Reviews of The Flower (Child's Play Library)

I don’t remember how I found out about this gorgeous book. Probably when I was browsing Amazon in the shop pretending to work! Well, if I didn’t have I would have never come across The Flower and Lisa Evan’s illustrations. And it would have been my loss.

The Flower is the story of Brigg, a sad-looking kid in a sad-looking city. He lives in a grey building, and goes to work every morning under a grey rain, in a grey library. But libraries are the place where the dangerous books are kept and one day Brigg finds one. It has pictures of beautifully coloured things called flowers. Brigg is filled with joy looking at the pictures but he’s sad because there are no flowers in the city. He looks everywhere until he arrives in the old part of town where in the window of a junk shop he sees the picture of a flower! They are seeds and when he takes them home he gathers a bunch of dust and waters them. One morning, the seeds blossom and Brigg’s room is filled with wonderful colours….until the room cleaning system sucks them away. But Brigg knows where the flower might be. Outside the city, where the big heaps of dust are…

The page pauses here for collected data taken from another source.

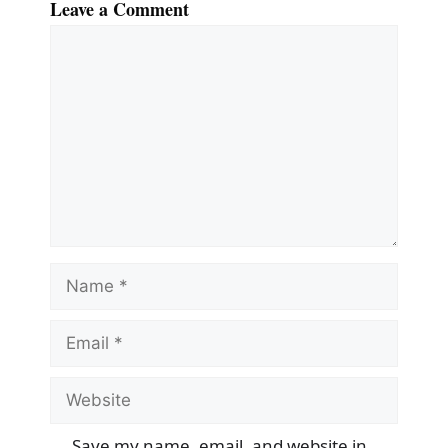
Leave a Comment
Comment
Name
Email
Website
Save my name, email, and website in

This is a strange and fascinating book. It’s set in the future, where flowers have disappeared, probably sucked away by the cleaning systems. The sad feeling of greyness is perfectly conveyed by Evan’s illustrations. So much that when the picture of the flower appears, so pink and bright, it lights up the whole page.

I love almost every illustrations of this book. I like when things that are not in the texts are added independently. Like Brigg’s big funny looking cat. Or the lovely patterned kettle with which Brigg waters the seeds. The junk shop is a great example of this. It spreads over two pages and kids could play at spotting all the things and animals hidden in the windows. And then there’s the explosion of flowers and plants and happiness when the plant grows in Brigg’s room. If you look closely you can spot two stripy socks, the kettle, an umbrella, the book, an alarm clock and the omni present cat.

It really is visually stunning. Even when the flowers are not in the pictures, there’s always something unusual to notice, like the way the words He buries the seeds in it and added some water look like their pouring out of the kettle into the mug.

But what I love most maybe is the message. Flowers can give happiness only by looking at them. They are extraordinary and yet so natural. I couldn’t imagine living in a world without them, and any book that reminds us of how precious they are must be treasured.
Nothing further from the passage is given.